In a disturbing news release, USA Today reports that, as the rate of smoking declines, obesity and inactivity may soon become the leading cause of cancer. In fact, 13 types of cancer are linked to excess body weight. The numbers are exacerbated by income levels, researchers said, as lower income people are more likely to be overweight and smoke.

The link between obesity and cancer has been long established, with at least a half million cancers a year occurring worldwide because of obesity. Nearly 30 percent of the global population is overweight or obese, and in developed countries, 8 percent of all cancers in women and 3 percent in men are attributable to obesity — with women being twice as likely to develop obesity-related cancer.

What’s more, the longer you’re overweight, the greater your risk grows. However, there are lifestyle strategies that can slash your risk of cancer, including nutritional ketosis (a diet high in healthy fat, low in net carbs), peak fasting and exercise — all of which boost your mitochondrial health.

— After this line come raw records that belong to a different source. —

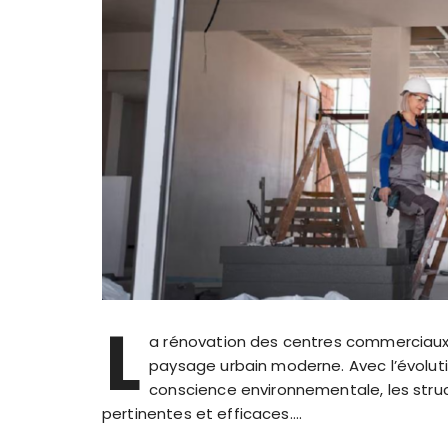
L
a rénovation des centres commerciaux e
paysage urbain moderne. Avec l’évolu
conscience environnementale, les stru
pertinentes et efficaces….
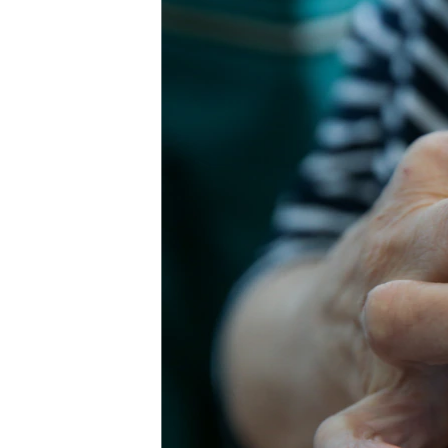
ПОБЕДИТЕЛЕЙ НЕ СУДЯТ?
КРЫМ.НЕПОКОРЕННЫЙ
ELIFBE
УКРАИНСКАЯ ПРОБЛЕМА КРЫМА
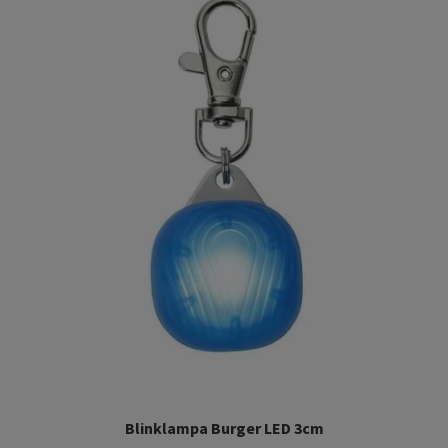
Blinklampa Burger LED 3cm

For example, swapping processed foods for real, minimally processed foods will not only aid weight loss efforts, but will also supply your body with nutrients it needs to optimize immune function and ward off disease. The same can be said for intermittent fasting. By paying careful attention to the TIMING of your meals, you can improve your weight and cut your risk of serious diseases like cancer.

When you look at strategies that help keep you healthy, one of the common denominators running through all of them is that they promote mitochondrial function, which brings up the metabolic theory of cancer, something I discuss in my new book, “Fat for Fuel.”

To optimize your mitochondrial function through diet, you need to eat so that your body is able to burn fat as its primary fuel rather than sugars. Ketogenic diets are very effective for this, as is fasting. As a general rule, you'll want to reduce your net carbs to 20 to 50 grams a day or less, and restrict protein to 1 gram per kilogram of lean body mass. To make sure you're actually meeting your nutritional requirements and maintaining the ideal nutrient ratios, a nutrient tracker can be an invaluable tool.